CEO letter to investors
CEO letter to investors
Achieving our 2005 corporate priorities
Each year, we focus our efforts on corporate priorities that drive the collective efforts of our team in support of our growth strategy and the underlying strategic imperatives that define it. What follows is a summary of our performance against these priorities.
1
Enhancing our leadership position
in wireless
Our wireless operations continued to excel in 2005,
leading the industry in many areas and significantly contributing
to TELUS’ overall growth in revenue and earnings. In fact, TELUS
has been ranked as the best-performing wireless operator
in North America in an independent assessment by N. Moore
Capital and Associates out of New York.
Your company’s wireless division exceeded expectations in 2005, generating a record number of new subscribers (584,000) and achieving 17 per cent revenue growth. Our wireless segment’s excellence in marketing operations, client care and network performance has led to an industry-leading average revenue per customer, operating profit growth and cash flow yield, as well as one of the best customer loyalty and retention rates in the global wireless industry.
In August, we introduced TELUS mobile TV, giving customers access to television on their wireless handsets. We also introduced a new national wireless high-speed network, based on the EVDO (evolution data optimized) standard, which offers business customers the ability to transfer data at speeds at least six times faster than the previous TELUS transmission rate.

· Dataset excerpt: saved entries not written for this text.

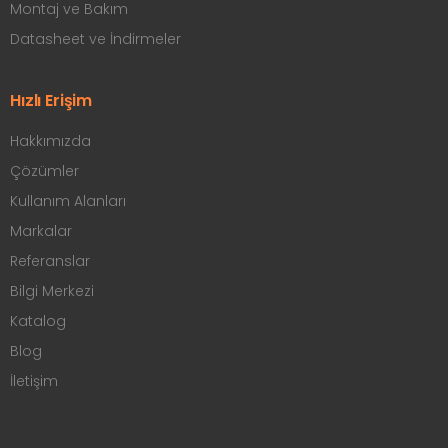
Montaj ve Bakım
Datasheet ve İndirmeler
Hızlı Erişim
Hakkımızda
Çözümler
Kullanım Alanları
Markalar
Referanslar
Bilgi Merkezi
Katalog
Blog
İletişim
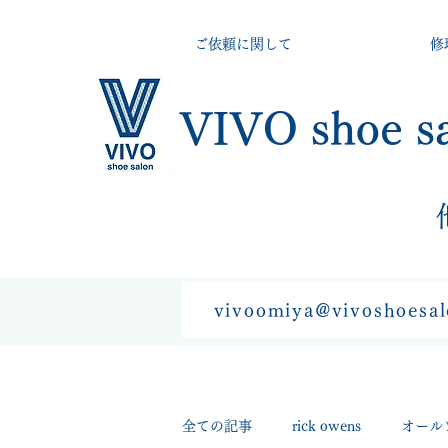
ご依頼に関して
修
VIVO shoe s
vivoomiya@vivoshoesa
全ての記事
rick owens
オール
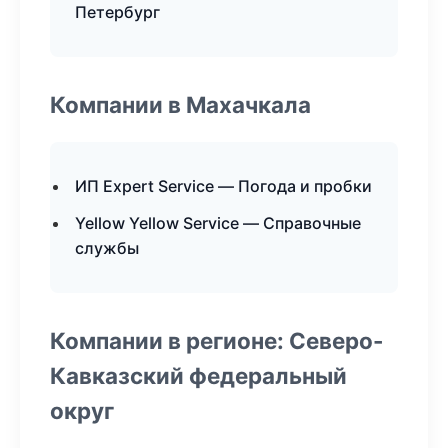
Петербург
Компании в Махачкала
ИП Expert Service — Погода и пробки
Yellow Yellow Service — Справочные
службы
Компании в регионе: Северо-
Кавказский федеральный
округ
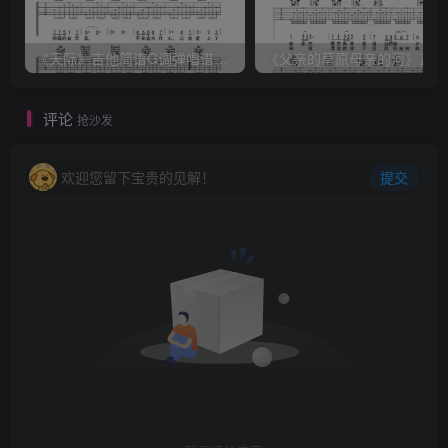
《天际》吉他简谱G调弹唱谱（姜玉阳）
《
评论
抢沙发
欢迎您留下宝贵的见解！
提交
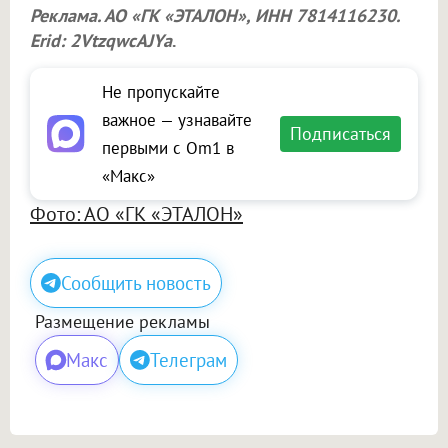
Реклама. АО «ГК «ЭТАЛОН», ИНН 7814116230.
Erid: 2VtzqwcAJYa
.
Не пропускайте
важное — узнавайте
Подписаться
первыми с Om1 в
«Макс»
Фото: АО «ГК «ЭТАЛОН»
Сообщить новость
Размещение рекламы
Макс
Телеграм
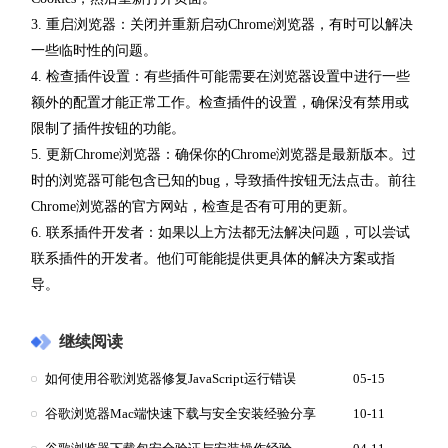
3. 重启浏览器：关闭并重新启动Chrome浏览器，有时可以解决
一些临时性的问题。
4. 检查插件设置：有些插件可能需要在浏览器设置中进行一些
额外的配置才能正常工作。检查插件的设置，确保没有禁用或
限制了插件按钮的功能。
5. 更新Chrome浏览器：确保你的Chrome浏览器是最新版本。过
时的浏览器可能包含已知的bug，导致插件按钮无法点击。前往
Chrome浏览器的官方网站，检查是否有可用的更新。
6. 联系插件开发者：如果以上方法都无法解决问题，可以尝试
联系插件的开发者。他们可能能提供更具体的解决方案或指
导。
继续阅读
如何使用谷歌浏览器修复JavaScript运行错误
05-15
谷歌浏览器Mac端快速下载与安全安装经验分享
10-11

Innovative solutions like these are a catalyst for continued wireless data growth.
2
Leveraging our investments in high-speed
Internet technology
High-speed Internet continues to be the platform
for TELUS’ Future Friendly Home services, providing secure
connectivity to the world. In 2005, we added 73,000 high-speed
Internet subscribers, bringing our total Internet base to 1.0 million.
Whilst these results were hindered by the labour disruption,
TELUS expects to regain momentum in 2006 and we expect
to add more than 100,000 high-speed customers in 2006.
In 2005, TELUS expanded its suite of Future Friendly Home services from mobility and security to entertainment. TELUS TV delivers differentiated customer choice without resorting to price discounting. We began a phased neighbourhood roll-out in Edmonton and Calgary of our innovative TELUS TV service, ushering in an exciting area of growth for our company. Further expansion of TELUS TV will continue on a targeted basis through 2006.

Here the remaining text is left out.